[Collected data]
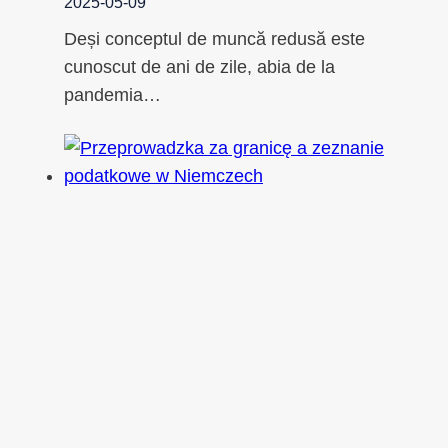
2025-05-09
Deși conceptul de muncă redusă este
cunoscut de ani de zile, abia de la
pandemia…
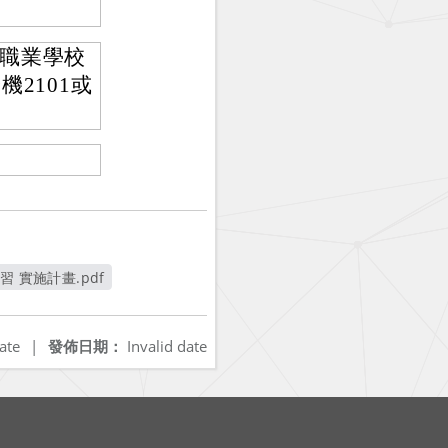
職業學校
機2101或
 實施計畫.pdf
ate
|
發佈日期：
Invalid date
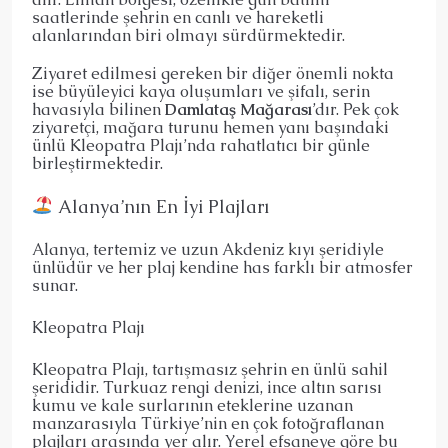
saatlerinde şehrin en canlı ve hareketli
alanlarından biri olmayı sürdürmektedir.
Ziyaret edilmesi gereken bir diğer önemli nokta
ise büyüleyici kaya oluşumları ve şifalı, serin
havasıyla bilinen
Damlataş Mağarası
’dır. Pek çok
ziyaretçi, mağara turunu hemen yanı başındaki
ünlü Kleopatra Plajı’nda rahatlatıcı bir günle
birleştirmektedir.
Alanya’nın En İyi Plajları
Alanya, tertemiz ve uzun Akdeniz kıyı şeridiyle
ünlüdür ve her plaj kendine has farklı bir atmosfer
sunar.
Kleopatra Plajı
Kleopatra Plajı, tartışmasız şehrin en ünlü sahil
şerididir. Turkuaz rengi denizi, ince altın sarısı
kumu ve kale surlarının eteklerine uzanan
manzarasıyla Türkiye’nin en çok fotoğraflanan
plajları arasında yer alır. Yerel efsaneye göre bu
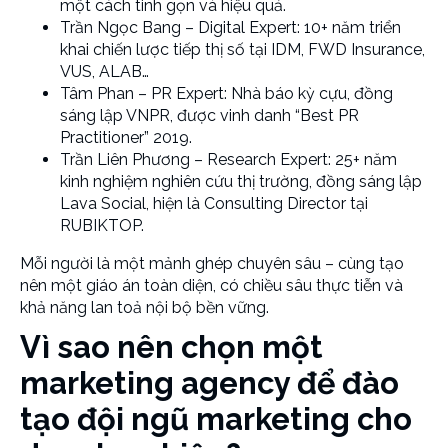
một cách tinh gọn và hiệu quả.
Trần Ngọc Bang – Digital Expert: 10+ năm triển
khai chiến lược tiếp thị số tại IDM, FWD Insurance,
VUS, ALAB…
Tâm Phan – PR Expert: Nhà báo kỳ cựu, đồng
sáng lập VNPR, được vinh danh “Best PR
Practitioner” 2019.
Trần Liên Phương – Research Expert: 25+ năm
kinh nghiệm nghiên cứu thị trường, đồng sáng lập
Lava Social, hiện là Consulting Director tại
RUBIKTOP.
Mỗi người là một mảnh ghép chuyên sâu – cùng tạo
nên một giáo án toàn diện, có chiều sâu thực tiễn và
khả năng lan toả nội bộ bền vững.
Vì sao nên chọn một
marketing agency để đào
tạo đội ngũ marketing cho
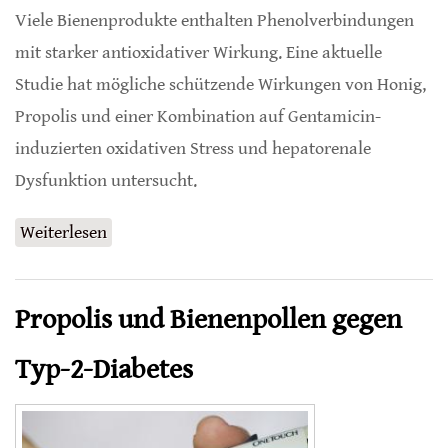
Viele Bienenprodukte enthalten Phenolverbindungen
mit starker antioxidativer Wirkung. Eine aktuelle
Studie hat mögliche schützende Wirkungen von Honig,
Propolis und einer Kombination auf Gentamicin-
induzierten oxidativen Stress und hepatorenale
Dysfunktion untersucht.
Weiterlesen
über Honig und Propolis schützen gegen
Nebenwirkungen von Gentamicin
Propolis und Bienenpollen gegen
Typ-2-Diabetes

→ **GOAL OF THE EXERCISE**
Please give the number of lines above that contain "Plajı", without any other words.

→ **ANSWER SECTION**
3